Figure 2. FXR2P Deficiency Leads to Impaired Neural Network Integration of Newborn Neurons.

(A) Schematic illustration of pseudo-typed rabies virus-mediated monosynaptic retrograde tracing to map the presynaptic inputs to newborn neurons in the DG. RV-Syn-GTRgp, retrovirus-expressing GFP, TVA, and rabies virus GapPol proteins, driven by a neuronal synapsin promoter. Retrovirus infects only dividing cells, including neural progenitors (NPCs), in the adult DG. EnvA-mCherry, EnvA pseudo-typed rabies virus expressing mCherry can only infect new neurons expressing TVA receptor for EnvA coat protein.

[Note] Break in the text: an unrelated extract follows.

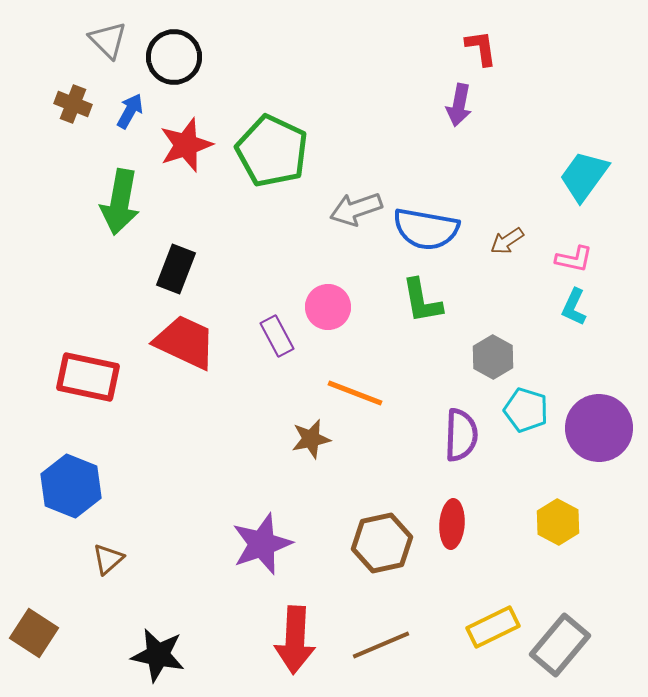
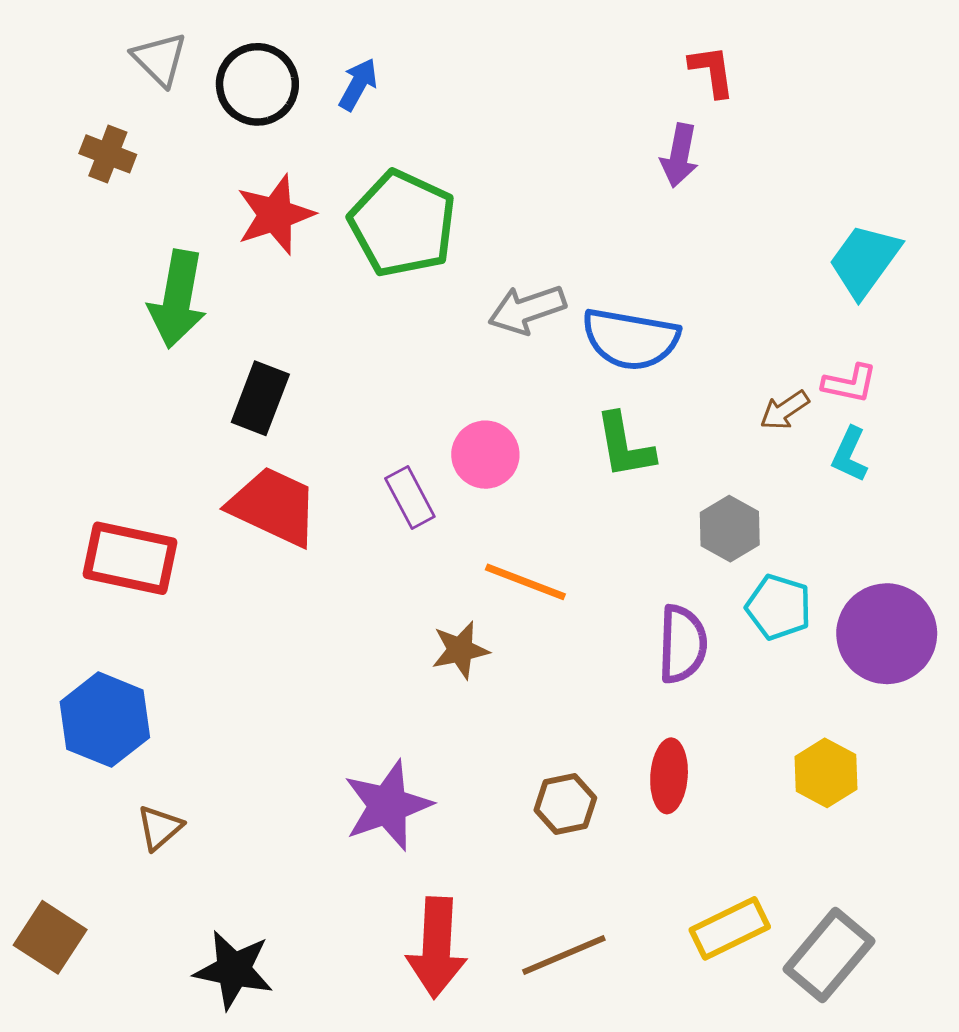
blue arrow: (130, 111) -> (358, 84), moved
brown arrow: (507, 241) -> (785, 410), moved
brown hexagon: (382, 543) -> (565, 804), size x0.7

(B) Schematic illustration of timeline of the rabies virus-mediated monosynaptic retrograde tracing experiment.

(C) Sample confocal images showing newborn cells (both green and red) in the DG, and traced cells (red only) in DG, hilus regions, CA regions, and cortex. Scale bar, 200 μm.

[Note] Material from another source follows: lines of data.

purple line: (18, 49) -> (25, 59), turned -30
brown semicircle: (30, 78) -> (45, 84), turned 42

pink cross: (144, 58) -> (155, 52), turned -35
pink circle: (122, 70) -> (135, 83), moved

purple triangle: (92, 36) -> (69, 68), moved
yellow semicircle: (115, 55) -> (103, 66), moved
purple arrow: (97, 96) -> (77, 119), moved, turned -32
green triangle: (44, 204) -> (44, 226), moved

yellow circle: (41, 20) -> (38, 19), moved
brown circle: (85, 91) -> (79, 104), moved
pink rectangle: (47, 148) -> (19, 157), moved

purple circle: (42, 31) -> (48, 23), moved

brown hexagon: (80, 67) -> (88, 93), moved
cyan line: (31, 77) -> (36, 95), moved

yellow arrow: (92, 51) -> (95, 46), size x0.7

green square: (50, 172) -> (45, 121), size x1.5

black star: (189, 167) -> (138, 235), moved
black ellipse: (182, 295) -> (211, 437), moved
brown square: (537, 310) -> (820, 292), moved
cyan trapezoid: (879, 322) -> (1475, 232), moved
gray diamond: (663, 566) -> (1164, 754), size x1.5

(D) High-magnification confocal images of the newborn cells (green and red) and traced cells (red alone) in the DG. Scale bar, 50 μm.

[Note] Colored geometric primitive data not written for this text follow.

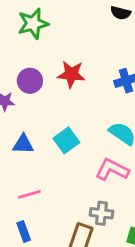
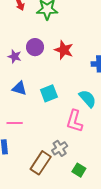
pink L-shape: (112, 170) -> (74, 121), turned -115
gray cross: (102, 213) -> (60, 148), turned 35

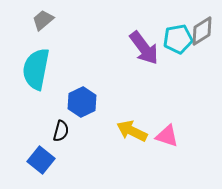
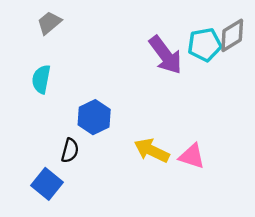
cyan semicircle: (36, 69) -> (41, 79), size x0.6

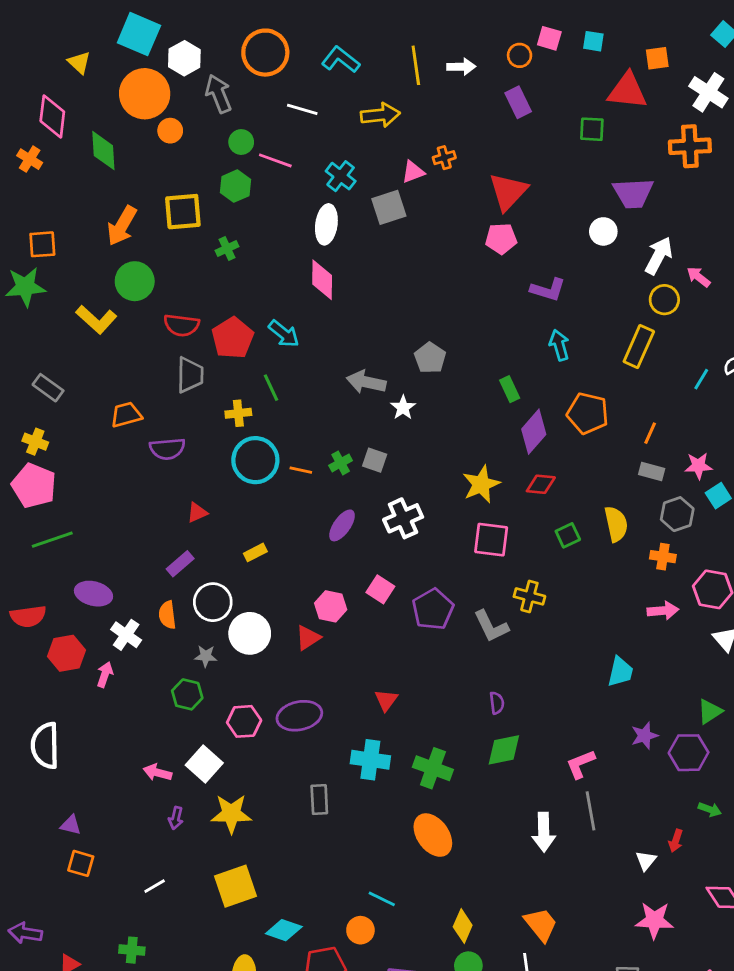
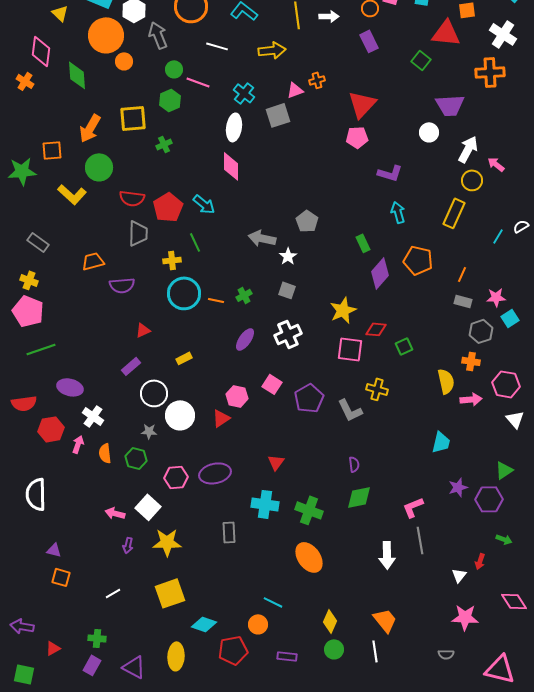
green square: (592, 129) -> (421, 60), turned 36
orange square: (42, 244) -> (52, 150), moved
gray square: (375, 460) -> (287, 290), moved
red diamond: (541, 484) -> (376, 329), moved
yellow semicircle: (616, 524) -> (446, 381), moved
orange semicircle: (167, 615) -> (105, 453), moved

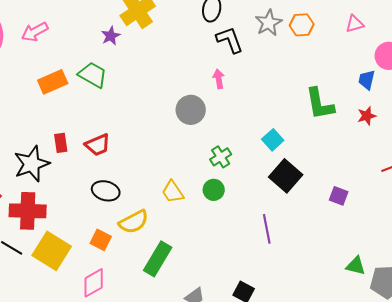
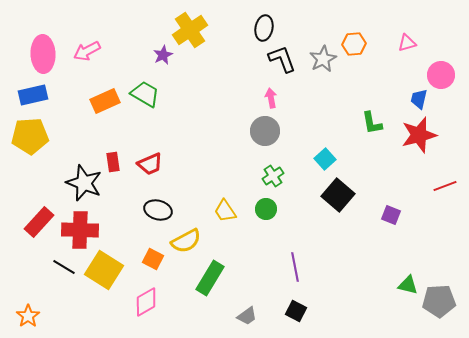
gray star: (269, 23) -> (323, 59), moved
green L-shape: (320, 104) -> (372, 123), size x0.7
gray circle: (191, 110) -> (265, 131), moved
red star: (367, 116) -> (419, 135), size x1.8
black star: (32, 164) -> (84, 183), turned -30
purple line: (267, 229) -> (295, 267), moved

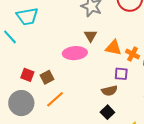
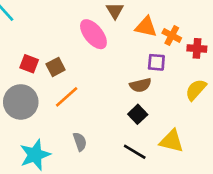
pink ellipse: (75, 53) -> (93, 34), turned 55

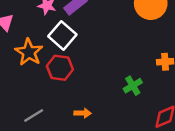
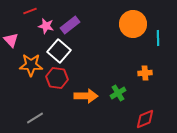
orange star: (29, 52) -> (31, 65), turned -30
orange arrow: (83, 113) -> (86, 96), moved, size x1.6

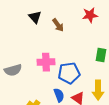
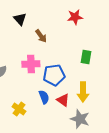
brown arrow: (58, 25) -> (41, 36), moved

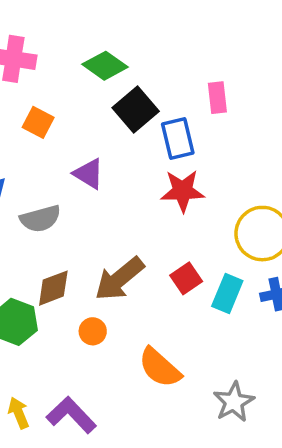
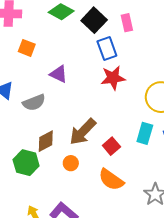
black square: (136, 109) -> (94, 20), moved
red square: (186, 278) -> (111, 146), moved

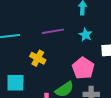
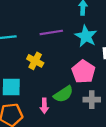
cyan star: (85, 35) -> (86, 36), size x1.5

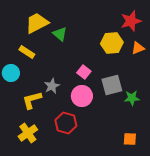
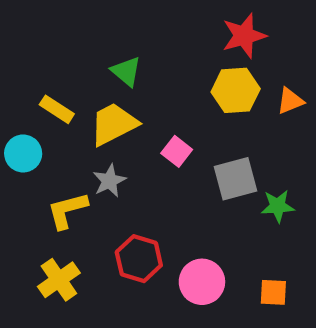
red star: (131, 21) -> (244, 36), moved
yellow trapezoid: (37, 23) -> (114, 124), moved
pink circle: (82, 96) -> (202, 282), moved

(E, F) The ratio of “Traced Cells (mCh+)” to “Starter Cells” (GFP+mCh+) in total brain (E, n = 5 mice/condition, P = 0.0052; WT: 24 GFP+mCh+ cells/mouse; 85 mCh+ cells/mouse; KO: 27 GFP+mCh+ cells/mouse; 28 mCh+ cells/mouse) or in specific brain regions (F, GC, WT, 24 mCh+ cells/mouse, KO 8 mCh+ cells/mouse, p = 0.0056; cortex cells, CTX, WT, 43 mCh+ cells/mouse, KO, 14 mCh+ cells/mouse, p = 0.005; hilar cells, HC, WT, 29 mCh+ cells/mouse, KO, mCh+ cells/mouse, P = 0.005; and CA cells, WT, 5 mCh+ cells/mouse, KO, 2 mCh+ cells/mouse, p = 0.006) of Fxr2 KO mice compared to WT mice. **, p <0.01.